(Page images and extracted text)
========================
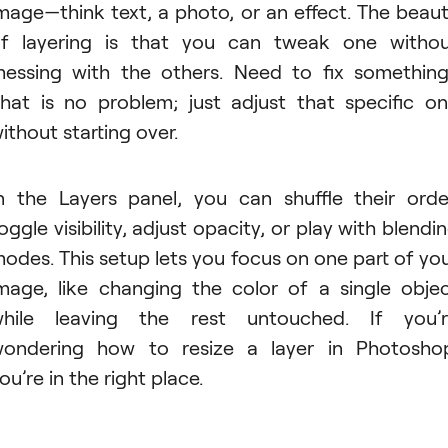
mage—think text, a photo, or an effect. The beau
f layering is that you can tweak one witho
essing with the others. Need to fix somethin
hat is no problem; just adjust that specific o
ithout starting over.
n the Layers panel, you can shuffle their orde
oggle visibility, adjust opacity, or play with blendi
odes. This setup lets you focus on one part of yo
mage, like changing the color of a single obje
hile leaving the rest untouched. If you’
ondering how to resize a layer in Photosho
ou’re in the right place.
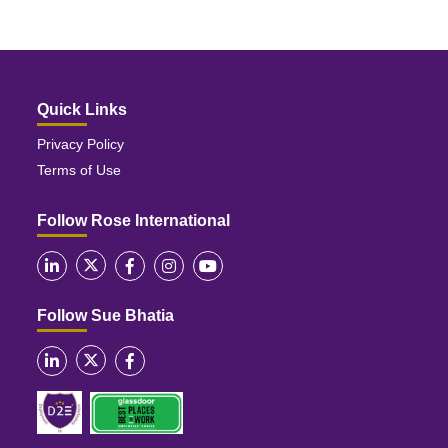
Quick Links
Privacy Policy
Terms of Use
Follow Rose International
Follow Sue Bhatia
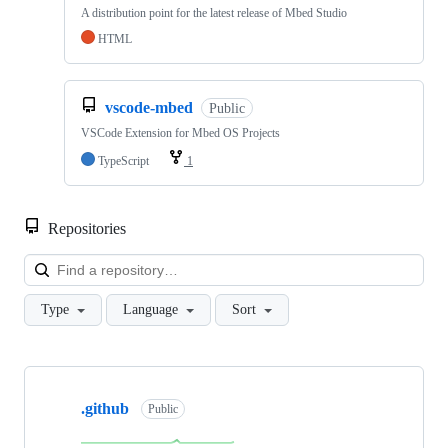
A distribution point for the latest release of Mbed Studio
HTML
vscode-mbed
Public
VSCode Extension for Mbed OS Projects
TypeScript
1
Repositories
Loa
Type
Language
Sort
Showing
10
.github
of
Public
682
repositories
========================
**About this exercise**. Give the data above again, exactly, with every picture removed.

**Answer section**.
mage—think text, a photo, or an effect. The beau
f layering is that you can tweak one witho
essing with the others. Need to fix somethin
hat is no problem; just adjust that specific o
ithout starting over.
n the Layers panel, you can shuffle their orde
oggle visibility, adjust opacity, or play with blendi
odes. This setup lets you focus on one part of yo
mage, like changing the color of a single obje
hile leaving the rest untouched. If you’
ondering how to resize a layer in Photosho
ou’re in the right place.
Quick Links
Privacy Policy
Terms of Use
Follow Rose International
Follow Sue Bhatia
A distribution point for the latest release of Mbed Studio
HTML
vscode-mbed
Public
VSCode Extension for Mbed OS Projects
TypeScript
1
Repositories
Loa
Type
Language
Sort
Showing
10
.github
of
Public
682
repositories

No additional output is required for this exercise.